Hier widerspricht sich die Studie selbst: Der Verzicht auf energetische Mindeststandards bei Sanierung ist ökologisch deutlich schlechter als die Neubauvariante!

Im Übrigen ist bei der Errichtung von Ergänzungsbauten auch ein Stellplatznachweis zu führen. Bei der geplanten Grundstücksausnutzung dürfte das auch nur durch Errichtung von TG-Stellplätzen funktionieren. Außerdem könnte bei einer Befreiung von der Stellplatzsatzung auch ein Neubau ohne TG-Stellplätze errichtet werden. Dies liegt in der Entscheidung der SVV.

- klimafreundlich: Weil die Anbauten in Holzbauweise unproblematisch zu realisieren sind und CO2 binden.

Der Neubau könnte gleichermaßen realisiert werden, wenn die Sanierungsziele der Potsdamer Mitte angepasst würden. Dies führt in beiden Varianten zu einer höheren Klimafreundlichkeit, so dass sich diese in diesem Kriterium nicht unterscheiden würden.

- ressourceneffizient: Weil der bestehende Baukörper weiter genutzt wird.

Das schlechte Verhältnis zwischen Gesamt- und Wohnflächen (Anteil Nutzfläche 54%) im Bestandsgebäude wird konserviert. Eine Ressourceneffizienz ist fraglich.

- baukulturell wertvoll: weil mittlerweile allen klar ist, dass funktionstüchtige Gebäude nicht mehr abgerissen, sondern zukunftsfähig umgebaut werden müssen.

Das kommentieren wir nicht

Die Variante - Abriss und Neubau „Block V“ ist dagegen:

- teuer: Weil barockisierende Neubauten mit „Leitfassaden“ und „Gebäudepass“ auf ineffizienten und unflexiblen Grundrissen entstehen sollen.

Lediglich eine von zwölf Parzellen ist mit Leitfassade zu errichten. Die spezifischen Baukosten liegen ca. 10% über dem Durchschnitt.
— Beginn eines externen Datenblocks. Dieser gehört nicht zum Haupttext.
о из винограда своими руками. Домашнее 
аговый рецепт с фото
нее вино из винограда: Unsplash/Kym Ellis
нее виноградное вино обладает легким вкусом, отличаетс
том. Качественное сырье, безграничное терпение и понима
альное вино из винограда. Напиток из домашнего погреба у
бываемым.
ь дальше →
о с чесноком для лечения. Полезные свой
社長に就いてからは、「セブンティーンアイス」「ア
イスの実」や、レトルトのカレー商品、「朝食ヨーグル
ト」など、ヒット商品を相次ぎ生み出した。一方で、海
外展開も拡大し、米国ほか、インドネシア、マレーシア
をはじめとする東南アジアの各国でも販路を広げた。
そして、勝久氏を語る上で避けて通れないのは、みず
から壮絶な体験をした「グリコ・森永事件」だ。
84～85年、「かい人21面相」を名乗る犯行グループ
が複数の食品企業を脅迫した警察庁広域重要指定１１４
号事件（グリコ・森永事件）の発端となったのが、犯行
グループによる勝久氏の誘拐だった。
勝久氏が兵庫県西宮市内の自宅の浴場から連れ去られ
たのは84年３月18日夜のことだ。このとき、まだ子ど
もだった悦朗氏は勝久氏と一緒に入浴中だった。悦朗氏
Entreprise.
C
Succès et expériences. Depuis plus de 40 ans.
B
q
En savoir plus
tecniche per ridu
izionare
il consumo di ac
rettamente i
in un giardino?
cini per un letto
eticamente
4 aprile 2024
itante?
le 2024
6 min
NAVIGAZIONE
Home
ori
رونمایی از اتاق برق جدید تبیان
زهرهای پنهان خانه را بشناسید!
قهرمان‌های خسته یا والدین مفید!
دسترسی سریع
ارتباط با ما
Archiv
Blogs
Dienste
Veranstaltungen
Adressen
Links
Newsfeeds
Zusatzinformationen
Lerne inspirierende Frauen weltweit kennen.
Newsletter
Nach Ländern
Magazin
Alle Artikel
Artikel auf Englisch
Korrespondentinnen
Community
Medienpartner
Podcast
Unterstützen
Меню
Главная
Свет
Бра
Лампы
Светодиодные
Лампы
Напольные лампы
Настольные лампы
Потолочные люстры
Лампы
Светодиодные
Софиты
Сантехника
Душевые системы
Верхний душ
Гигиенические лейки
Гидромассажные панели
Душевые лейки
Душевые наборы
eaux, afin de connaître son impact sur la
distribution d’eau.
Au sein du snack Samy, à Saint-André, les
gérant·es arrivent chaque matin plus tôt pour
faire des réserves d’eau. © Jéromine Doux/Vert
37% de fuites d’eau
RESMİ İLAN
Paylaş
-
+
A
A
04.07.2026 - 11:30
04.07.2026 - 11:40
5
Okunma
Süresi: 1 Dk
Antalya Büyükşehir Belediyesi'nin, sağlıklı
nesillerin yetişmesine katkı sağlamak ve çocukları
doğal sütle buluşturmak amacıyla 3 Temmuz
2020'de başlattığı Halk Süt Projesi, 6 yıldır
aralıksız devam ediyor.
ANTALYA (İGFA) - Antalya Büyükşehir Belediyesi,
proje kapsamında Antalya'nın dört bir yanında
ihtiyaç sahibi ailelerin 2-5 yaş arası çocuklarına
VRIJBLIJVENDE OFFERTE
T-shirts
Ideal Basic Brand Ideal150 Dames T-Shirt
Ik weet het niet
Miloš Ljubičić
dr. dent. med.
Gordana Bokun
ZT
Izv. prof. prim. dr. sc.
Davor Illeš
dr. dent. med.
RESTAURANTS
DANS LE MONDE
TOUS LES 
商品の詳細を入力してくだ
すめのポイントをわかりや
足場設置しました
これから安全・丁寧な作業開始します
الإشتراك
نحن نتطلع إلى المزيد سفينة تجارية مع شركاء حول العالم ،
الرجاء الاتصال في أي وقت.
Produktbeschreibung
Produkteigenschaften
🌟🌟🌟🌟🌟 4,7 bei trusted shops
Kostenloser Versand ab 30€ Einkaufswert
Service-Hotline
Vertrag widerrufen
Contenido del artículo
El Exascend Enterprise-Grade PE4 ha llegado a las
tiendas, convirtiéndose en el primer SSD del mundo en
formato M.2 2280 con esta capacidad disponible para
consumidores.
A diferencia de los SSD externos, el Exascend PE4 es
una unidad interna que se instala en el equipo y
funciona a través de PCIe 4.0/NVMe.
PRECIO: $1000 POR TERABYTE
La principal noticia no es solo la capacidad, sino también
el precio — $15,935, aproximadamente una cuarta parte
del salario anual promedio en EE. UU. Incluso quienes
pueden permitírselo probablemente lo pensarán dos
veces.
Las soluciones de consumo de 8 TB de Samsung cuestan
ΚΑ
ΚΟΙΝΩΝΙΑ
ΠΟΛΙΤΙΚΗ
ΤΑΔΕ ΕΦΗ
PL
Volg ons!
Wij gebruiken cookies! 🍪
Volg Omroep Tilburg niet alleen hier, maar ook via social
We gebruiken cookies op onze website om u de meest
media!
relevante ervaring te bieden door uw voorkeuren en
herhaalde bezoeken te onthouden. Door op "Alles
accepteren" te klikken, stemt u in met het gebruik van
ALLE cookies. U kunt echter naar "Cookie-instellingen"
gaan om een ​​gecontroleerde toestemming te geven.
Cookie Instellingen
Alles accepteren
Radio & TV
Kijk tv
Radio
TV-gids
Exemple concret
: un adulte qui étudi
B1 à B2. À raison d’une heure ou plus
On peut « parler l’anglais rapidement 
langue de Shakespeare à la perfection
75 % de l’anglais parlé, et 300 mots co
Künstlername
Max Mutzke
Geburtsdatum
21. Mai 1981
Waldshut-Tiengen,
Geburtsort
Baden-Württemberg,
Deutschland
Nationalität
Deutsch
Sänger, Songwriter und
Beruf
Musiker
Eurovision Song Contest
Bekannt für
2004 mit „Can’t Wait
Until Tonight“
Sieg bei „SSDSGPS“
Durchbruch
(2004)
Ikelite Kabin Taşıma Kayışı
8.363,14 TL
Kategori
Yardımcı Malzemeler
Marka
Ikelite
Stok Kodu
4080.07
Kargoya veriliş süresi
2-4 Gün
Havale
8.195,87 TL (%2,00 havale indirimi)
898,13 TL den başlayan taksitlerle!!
Den höheren Baukosten steht im Ergebnis ein höherer Immobilienwert mit besserem Nutzungspotential gegenüber.

- unwirtschaftlich: da aufgrund der geplanten Kleinteiligkeit, jede Gebäudeeinheit mit einer eigenen Erschließung mit Aufzug und Treppenhaus ausgestattet sein muss und eine neue Tiefgarage notwendig wird.

Die Erschließung der Wohnungen parzellenübergreifend durch gemeinsame Erschließungskerne wird durch die Gebäudepässe nicht ausgeschlossen. Die Erforderlichkeit der TG kann durch einfachen Beschluss der SVV aufgehoben werden.

- unsozial: Weil die unnötig hohe Förderung innerhalb von 20 Jahren verpufft.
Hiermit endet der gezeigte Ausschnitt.